Five Tiny Poems by Jigeesha Mukherjee

Five Tiny Poems by Jigeesha Mukherjee

Red

Red is loud.

I hear it when I see it, in its rumbling cacophony as it

Stands out in a crowd,

Rolling off shoulders of confident signages,

Dripping from brimming canisters of words outspoken

I feel it when I see it.

Viscous as it clings adamantly to those

Who fearlessly painted themselves to show up for those

Who couldn’t.

I smell it when I see it.

Imagining a metallic tang, charred sugar

Around the edges.

Red is history written in the color peeling off people

Who stood like a benevolent barricade before us.

Home-coming

You didn’t come crashing in.

Nothing cinematic. No curtain call or all

That hypothetical pomp.

You didn’t come rolling down

With rainclouds and presage. Or shutters

And film, eulogy, or songs.

No. The way you came was more like

How words bleed themselves into letters

Of ink and love. Blurred.

Between my knowing and unknowing,

Everything was silent.
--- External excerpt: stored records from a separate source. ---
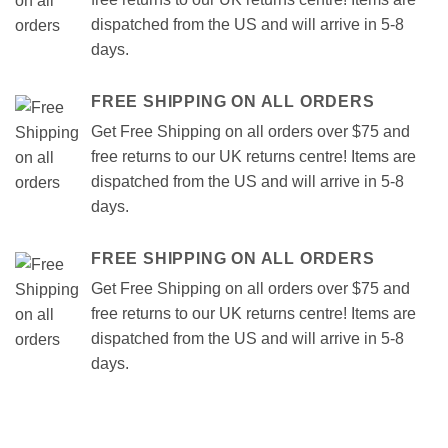
dispatched from the US and will arrive in 5-8
days.
FREE SHIPPING ON ALL ORDERS
Get Free Shipping on all orders over $75 and
free returns to our UK returns centre! Items are
dispatched from the US and will arrive in 5-8
days.
FREE SHIPPING ON ALL ORDERS
Get Free Shipping on all orders over $75 and
free returns to our UK returns centre! Items are
dispatched from the US and will arrive in 5-8
days.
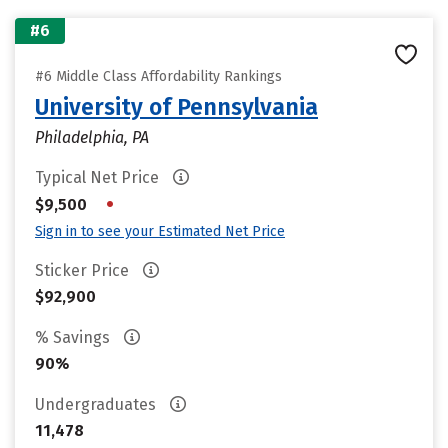
#6
#6 Middle Class Affordability Rankings
University of Pennsylvania
Philadelphia, PA
Typical Net Price
•
$9,500
Sign in to see your Estimated Net Price
Sticker Price
$92,900
% Savings
90%
Undergraduates
11,478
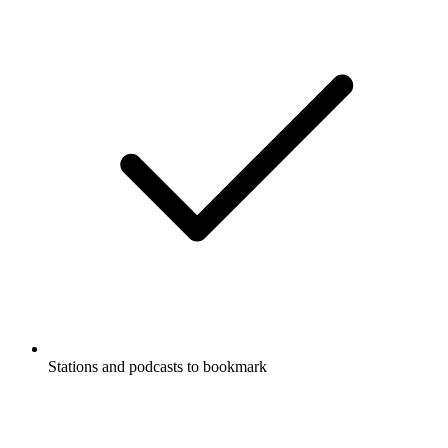
Stations and podcasts to bookmark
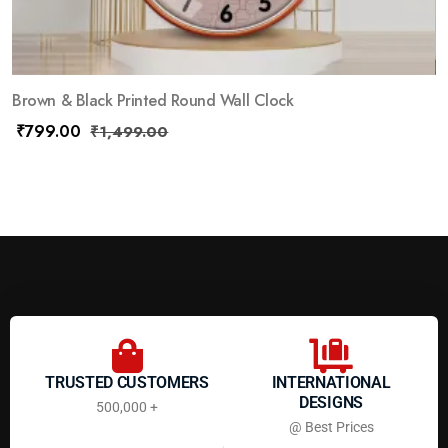
Brown & Black Printed Round Wall Clock
₹
799.00
₹
1,499.00
TRUSTED CUSTOMERS
INTERNATIONAL
DESIGNS
500,000 +
@ Best Prices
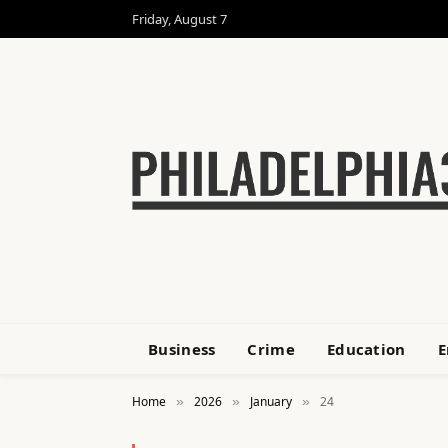
Friday, August 7
Business
Crime
Education
E
Home
2026
January
24
»
»
»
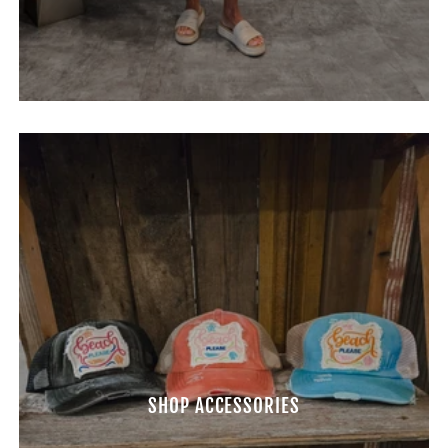
SHOP ACCESSORIES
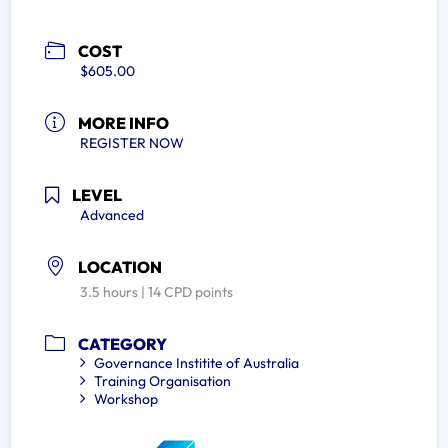
COST
$605.00
MORE INFO
REGISTER NOW
LEVEL
Advanced
LOCATION
3.5 hours | 14 CPD points
CATEGORY
Governance Institite of Australia
Training Organisation
Workshop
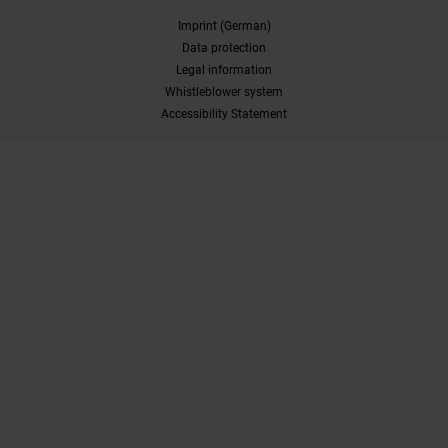
Imprint (German)
Data protection
Legal information
Whistleblower system
Accessibility Statement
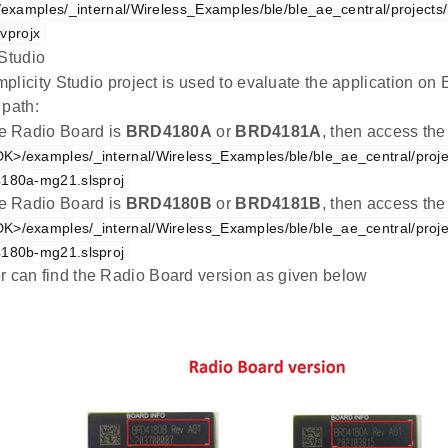
xamples/_internal/Wireless_Examples/ble/ble_ae_central/projects/
vprojx
 Studio
plicity Studio project is used to evaluate the application 
 path:
the Radio Board is
BRD4180A
or
BRD4181A
, then access the
K>/examples/_internal/Wireless_Examples/ble/ble_ae_central/proje
4180a-mg21.slsproj
the Radio Board is
BRD4180B
or
BRD4181B
, then access the
K>/examples/_internal/Wireless_Examples/ble/ble_ae_central/proje
4180b-mg21.slsproj
r can find the Radio Board version as given below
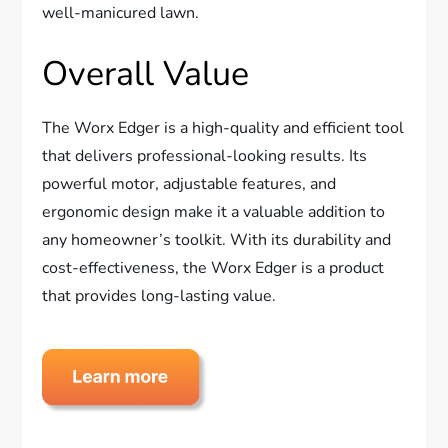
well-manicured lawn.
Overall Value
The Worx Edger is a high-quality and efficient tool
that delivers professional-looking results. Its
powerful motor, adjustable features, and
ergonomic design make it a valuable addition to
any homeowner’s toolkit. With its durability and
cost-effectiveness, the Worx Edger is a product
that provides long-lasting value.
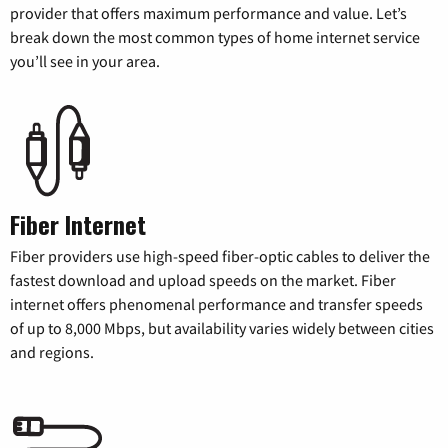
provider that offers maximum performance and value. Let’s
break down the most common types of home internet service
you’ll see in your area.
Fiber Internet
Fiber providers use high-speed fiber-optic cables to deliver the
fastest download and upload speeds on the market. Fiber
internet offers phenomenal performance and transfer speeds
of up to 8,000 Mbps, but availability varies widely between cities
and regions.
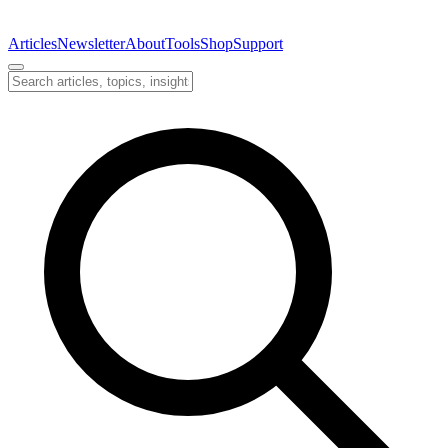
Articles
Newsletter
About
Tools
Shop
Support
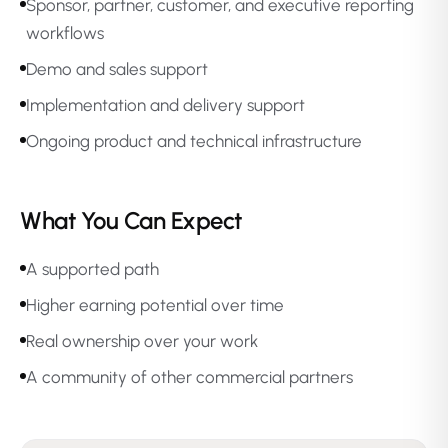
Sponsor, partner, customer, and executive reporting
workflows
Demo and sales support
Implementation and delivery support
Ongoing product and technical infrastructure
What You Can Expect
A supported path
Higher earning potential over time
Real ownership over your work
A community of other commercial partners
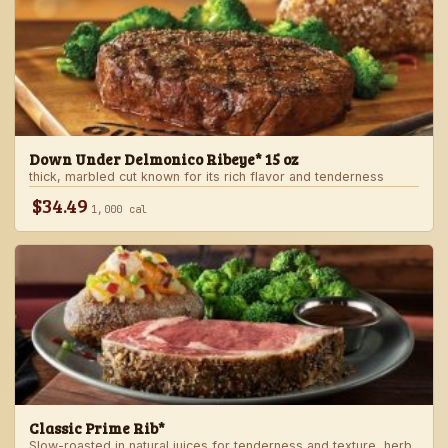
Down Under Delmonico Ribeye* 15 oz
thick, marbled cut known for its rich flavor and tenderness
$34.49
1,000 cal
Classic Prime Rib*
Slow-roasted in natural juices for tenderness and texture, herb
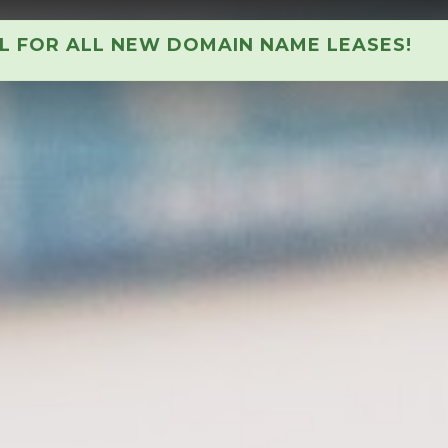
AL FOR ALL NEW DOMAIN NAME LEASES!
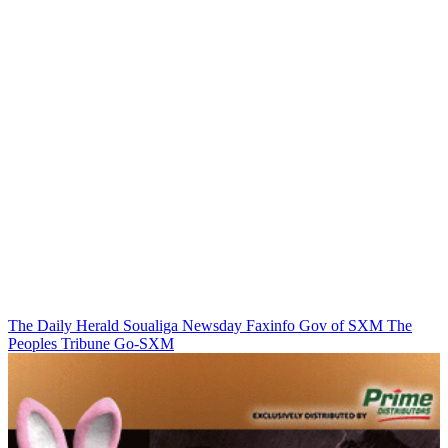
The Daily Herald
Soualiga Newsday
Faxinfo
Gov of SXM
The
Peoples Tribune
Go-SXM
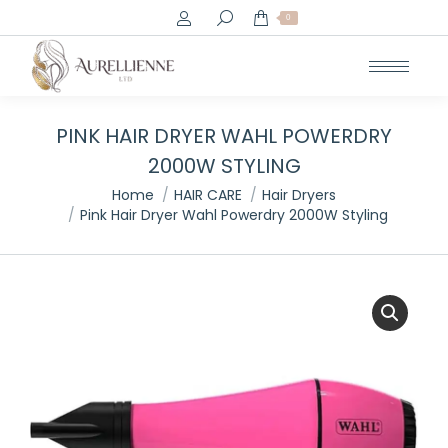
Search:
0
PINK HAIR DRYER WAHL POWERDRY
2000W STYLING
You are here:
Home
HAIR CARE
Hair Dryers
Pink Hair Dryer Wahl Powerdry 2000W Styling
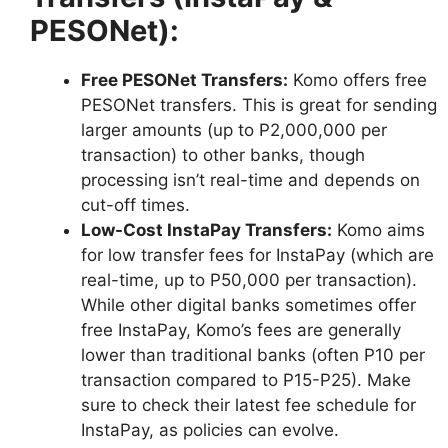
PESONet):
Free PESONet Transfers:
Komo offers free
PESONet transfers. This is great for sending
larger amounts (up to P2,000,000 per
transaction) to other banks, though
processing isn’t real-time and depends on
cut-off times.
Low-Cost InstaPay Transfers:
Komo aims
for low transfer fees for InstaPay (which are
real-time, up to P50,000 per transaction).
While other digital banks sometimes offer
free InstaPay, Komo’s fees are generally
lower than traditional banks (often P10 per
transaction compared to P15-P25). Make
sure to check their latest fee schedule for
InstaPay, as policies can evolve.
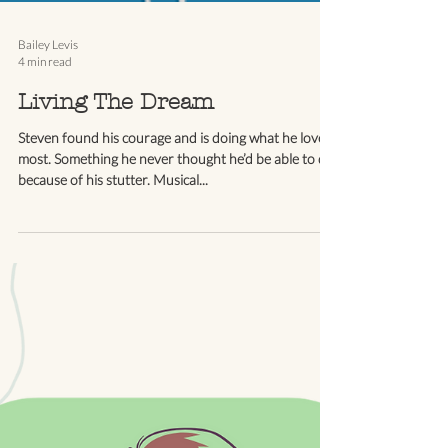
Bailey Levis
4 min read
Living The Dream
Steven found his courage and is doing what he loves
most. Something he never thought he’d be able to do
because of his stutter. Musical...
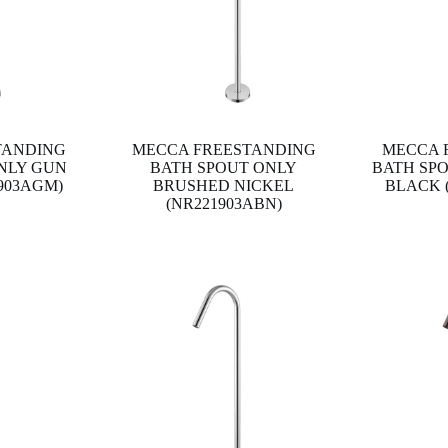
TANDING
MECCA FREESTANDING
MECCA 
NLY GUN
BATH SPOUT ONLY
BATH SP
903AGM)
BRUSHED NICKEL
BLACK 
(NR221903ABN)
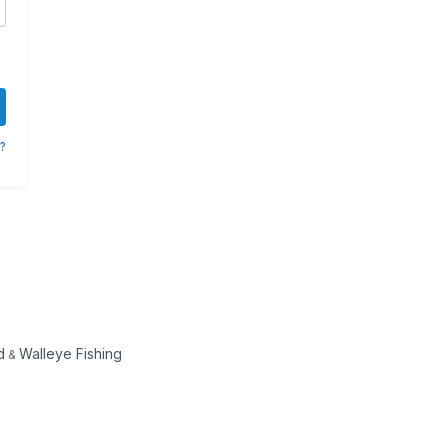
?
d
Walleye Fishing
&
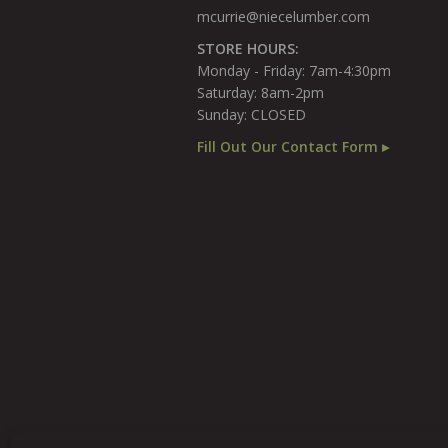
mcurrie@niecelumber.com
STORE HOURS:
Monday - Friday: 7am-4:30pm
Saturday: 8am-2pm
Sunday: CLOSED
Fill Out Our Contact Form ▸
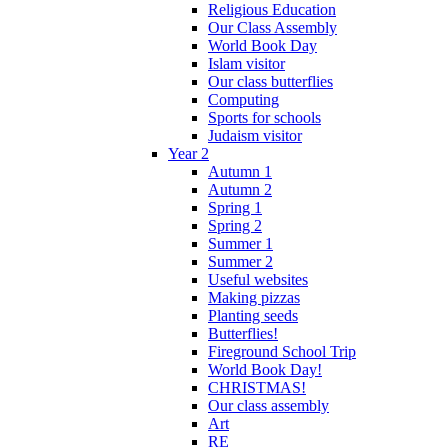
Religious Education
Our Class Assembly
World Book Day
Islam visitor
Our class butterflies
Computing
Sports for schools
Judaism visitor
Year 2
Autumn 1
Autumn 2
Spring 1
Spring 2
Summer 1
Summer 2
Useful websites
Making pizzas
Planting seeds
Butterflies!
Fireground School Trip
World Book Day!
CHRISTMAS!
Our class assembly
Art
RE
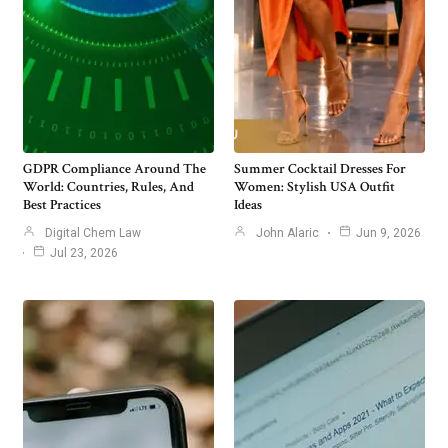
GDPR Compliance Around The
Summer Cocktail Dresses For
World: Countries, Rules, And
Women: Stylish USA Outfit
Best Practices
Ideas
Digital Chem Law
John Alaric
Jun 9, 2026
Jul 23, 2026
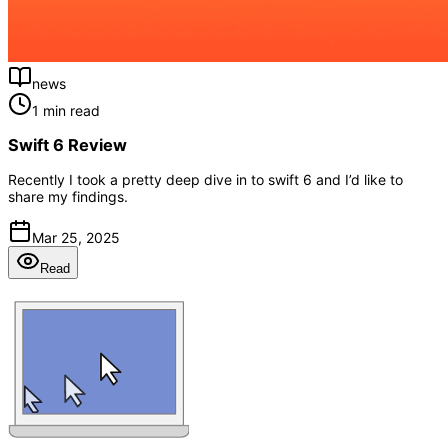
news
1 min read
Swift 6 Review
Recently I took a pretty deep dive in to swift 6 and I’d like to
share my findings.
Mar 25, 2025
Read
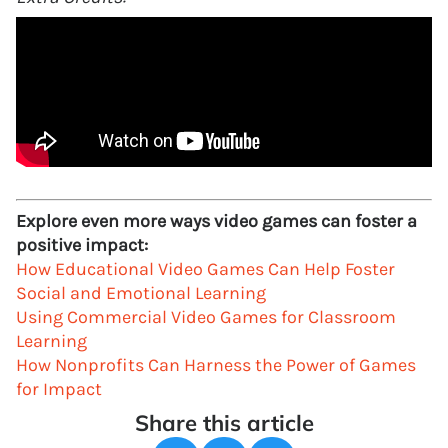
Explore even more ways video games can foster a
positive impact:
How Educational Video Games Can Help Foster
Social and Emotional Learning
Using Commercial Video Games for Classroom
Learning
How Nonprofits Can Harness the Power of Games
for Impact
Share this article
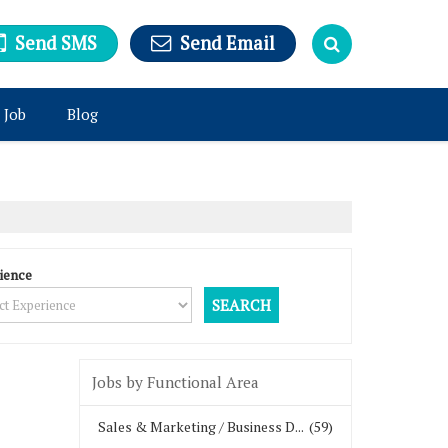
Send SMS
Send Email
 Job
Blog
ience
Jobs by Functional Area
Sales & Marketing / Business D...
(59)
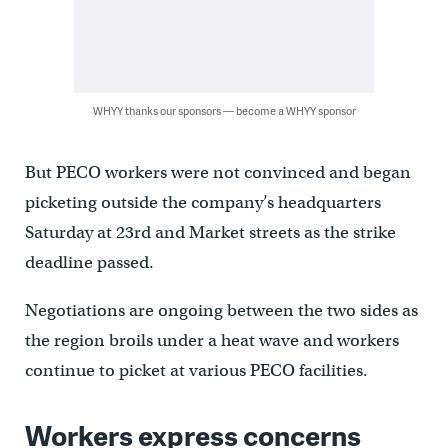
WHYY thanks our sponsors — become a WHYY sponsor
But PECO workers were not convinced and began
picketing outside the company’s headquarters
Saturday at 23rd and Market streets as the strike
deadline passed.
Negotiations are ongoing between the two sides as
the region broils under a heat wave and workers
continue to picket at various PECO facilities.
Workers express concerns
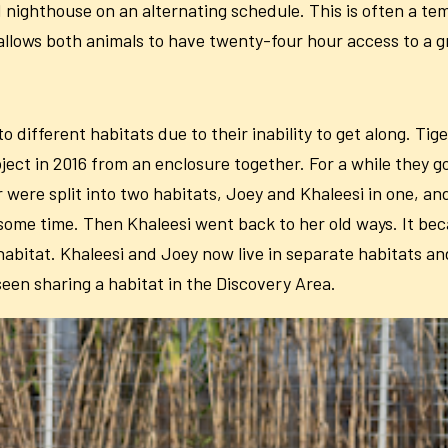
d nighthouse on an alternating schedule. This is often a tem
s allows both animals to have twenty-four hour access to a 
ifferent habitats due to their inability to get along. Tige
ect in 2016 from an enclosure together. For a while they g
were split into two habitats, Joey and Khaleesi in one, an
 some time. Then Khaleesi went back to her old ways. It b
 habitat. Khaleesi and Joey now live in separate habitats 
seen sharing a habitat in the Discovery Area.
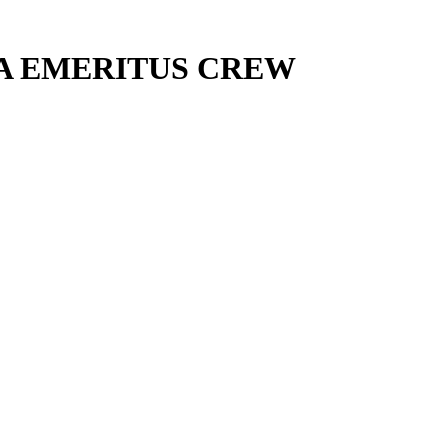
PA EMERITUS CREW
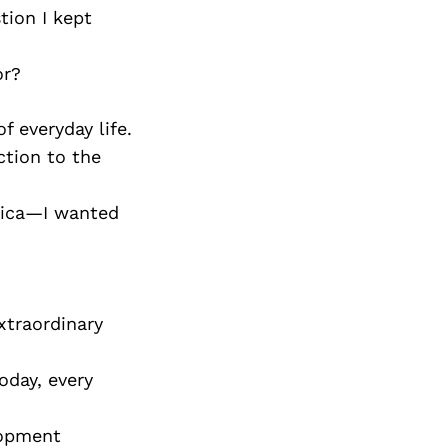
tion I kept
or?
f everyday life.
ction to the
frica—I wanted
xtraordinary
oday, every
lopment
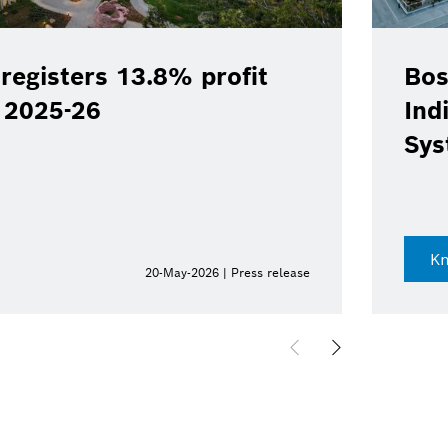
registers 13.8% profit
Bos
Y 2025-26
Ind
Sys
K
20-May-2026 | Press release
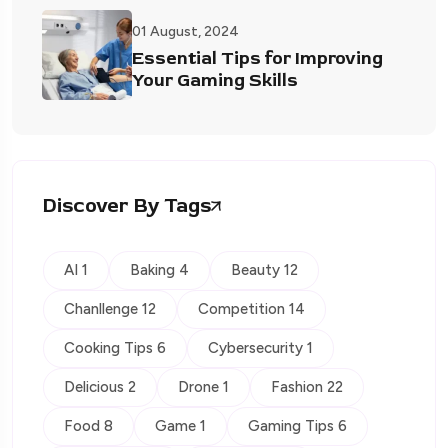
01 August, 2024
Essential Tips for Improving
Your Gaming Skills
Discover By Tags
AI 1
Baking 4
Beauty 12
Chanllenge 12
Competition 14
Cooking Tips 6
Cybersecurity 1
Delicious 2
Drone 1
Fashion 22
Food 8
Game 1
Gaming Tips 6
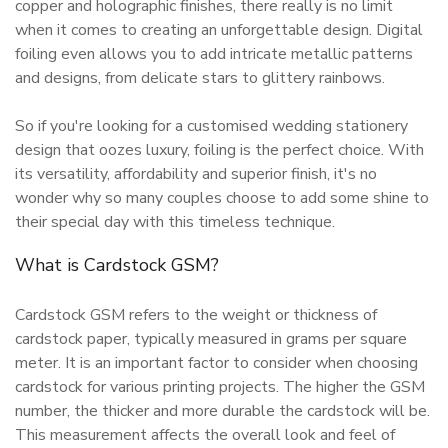
copper and holographic finishes, there really is no limit
when it comes to creating an unforgettable design. Digital
foiling even allows you to add intricate metallic patterns
and designs, from delicate stars to glittery rainbows.
So if you're looking for a customised wedding stationery
design that oozes luxury, foiling is the perfect choice. With
its versatility, affordability and superior finish, it's no
wonder why so many couples choose to add some shine to
their special day with this timeless technique.
What is Cardstock GSM?
Cardstock GSM refers to the weight or thickness of
cardstock paper, typically measured in grams per square
meter. It is an important factor to consider when choosing
cardstock for various printing projects. The higher the GSM
number, the thicker and more durable the cardstock will be.
This measurement affects the overall look and feel of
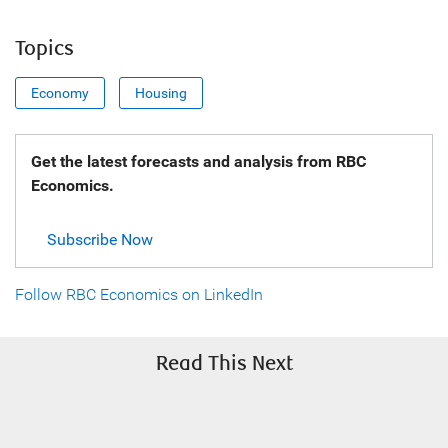
Topics
Economy
Housing
Get the latest forecasts and analysis from RBC
Economics.
Subscribe Now
Follow RBC Economics on LinkedIn
Read This Next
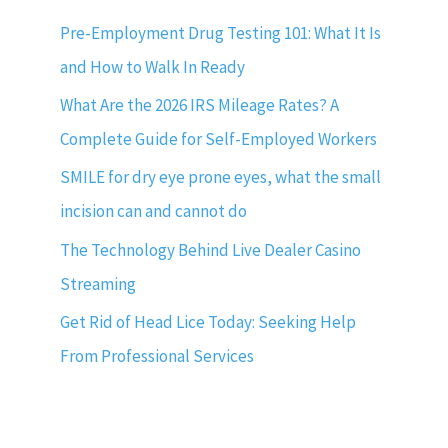
Pre-Employment Drug Testing 101: What It Is
and How to Walk In Ready
What Are the 2026 IRS Mileage Rates? A
Complete Guide for Self-Employed Workers
SMILE for dry eye prone eyes, what the small
incision can and cannot do
The Technology Behind Live Dealer Casino
Streaming
Get Rid of Head Lice Today: Seeking Help
From Professional Services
Except for your breath

Knocking against the wind-chimes, told me

Of your homecoming.

Senryu: Shelter

Indecisive. I

seek quicksand castles that hold

me but still afloat.

Senryu: Cheese-trap

A clockwork mouse steps

into the cheese trap. Man in

cage of his own making.

Senryu: The biased healer

When wars end, the night

balm soothes but only gilded

Men of Gilead.

Jigeesha is a Microbiology student in Canada, working on mushroom genetics. She is active in the slam poetry and improv/playback theatre scene and seeks escape from the academic world and lab experiments through written and oral poetry performed to self-composed music. Jigeesha is also the co-founder of science magazines/blogs like InquiScitive and loves to integrate scientific jargon in her literary writings.